El ámbito de la Ley también es extraordinario. Como explican los abogados de Hogan Lovells, José Luis Huerta –socio director en España– y Jeremy Cole –responsable mundial de Investigaciones– “bastará con que parte del negocio de una empresa se haya desarrollado en el Reino Unido para que se le extienda la aplicación de la Ley. Y aunque el soborno se haya producido en un tercer país y no afecte directamente a la actividad desarrollada en suelo británico”. Es decir, la aplicación de la Ley a una empresa española, “sólo dependerá de su influencia en la actividad del ente que actúe en Reino Unido”.


Ante el peligro que suponía que las compañías extranjeras vieran con recelo entrar en territorio británico para desarrollar actividades comerciales, y ante las presiones ejercidas por grupos empresariales, el Gobierno publicó el pasado 30 de marzo una guía sobre la Ley de Corrupción, que despeja algunas dudas sobre las conductas perseguidas y da recomendaciones a empresas para evitar las penas (ver apoyo). Destaca por ejemplo, que las due dilligence tendrán que ser más exhaustivas porque la empresa que compra otra hereda la responsabilidad penal que pudiera tener ésta por alguna conducta anterior.
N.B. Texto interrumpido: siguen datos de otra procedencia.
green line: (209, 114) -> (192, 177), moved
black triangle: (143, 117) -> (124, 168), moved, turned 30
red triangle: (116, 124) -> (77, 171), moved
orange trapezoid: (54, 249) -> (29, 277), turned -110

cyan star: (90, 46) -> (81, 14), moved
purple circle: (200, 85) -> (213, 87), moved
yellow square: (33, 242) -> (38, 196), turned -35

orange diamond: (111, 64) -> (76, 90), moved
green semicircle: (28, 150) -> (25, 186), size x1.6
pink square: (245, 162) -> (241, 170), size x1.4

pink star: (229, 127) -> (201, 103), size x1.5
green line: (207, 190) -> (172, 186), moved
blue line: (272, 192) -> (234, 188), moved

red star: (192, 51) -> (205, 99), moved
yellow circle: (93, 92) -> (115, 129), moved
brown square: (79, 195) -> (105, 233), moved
Pero el peligro para las compañías españolas con actividad comercial en Gran Bretaña va más allá de que sus filiales puedan ser condenadas por corrupción, por no tomar las medidas adecuadas de prevención. Puede llegar a multas ilimitadas para las empresas y prisión hasta diez años para las personas físicas.
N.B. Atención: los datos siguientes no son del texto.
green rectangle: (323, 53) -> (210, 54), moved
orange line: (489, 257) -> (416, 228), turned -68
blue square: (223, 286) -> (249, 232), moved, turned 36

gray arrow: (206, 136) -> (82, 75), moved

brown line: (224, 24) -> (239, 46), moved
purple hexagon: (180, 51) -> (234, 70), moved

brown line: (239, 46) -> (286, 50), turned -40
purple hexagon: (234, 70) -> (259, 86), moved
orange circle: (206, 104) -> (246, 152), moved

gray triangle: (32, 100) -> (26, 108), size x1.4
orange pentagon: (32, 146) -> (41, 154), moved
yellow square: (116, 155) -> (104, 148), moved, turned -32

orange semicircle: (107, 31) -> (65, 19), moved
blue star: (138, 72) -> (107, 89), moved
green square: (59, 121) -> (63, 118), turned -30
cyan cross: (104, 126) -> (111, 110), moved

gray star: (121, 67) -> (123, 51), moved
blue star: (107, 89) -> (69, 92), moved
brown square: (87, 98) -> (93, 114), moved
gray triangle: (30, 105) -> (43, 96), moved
El problema se agrava como manifiesta Rafael Jiménez-Gusi, socio y responsable de Compliance de Baker & McKenzie, “porque la Fiscalía británica ha adoptado una interpretación restrictiva en a aplicación extraterritorial y especifica que si considerase que la sociedad matriz realiza una actividad económica en Reino Unido, ya sea directa o indirectamente (mediante una filial, agente o distribuidor) sí que perseguirá a ésta ya sea por actos de corrupción o por no adoptar medidas para prevenir que dichos actos se realicen en su nombre y beneficio”. Habrá que seguir la jurisprudencia británica al respecto.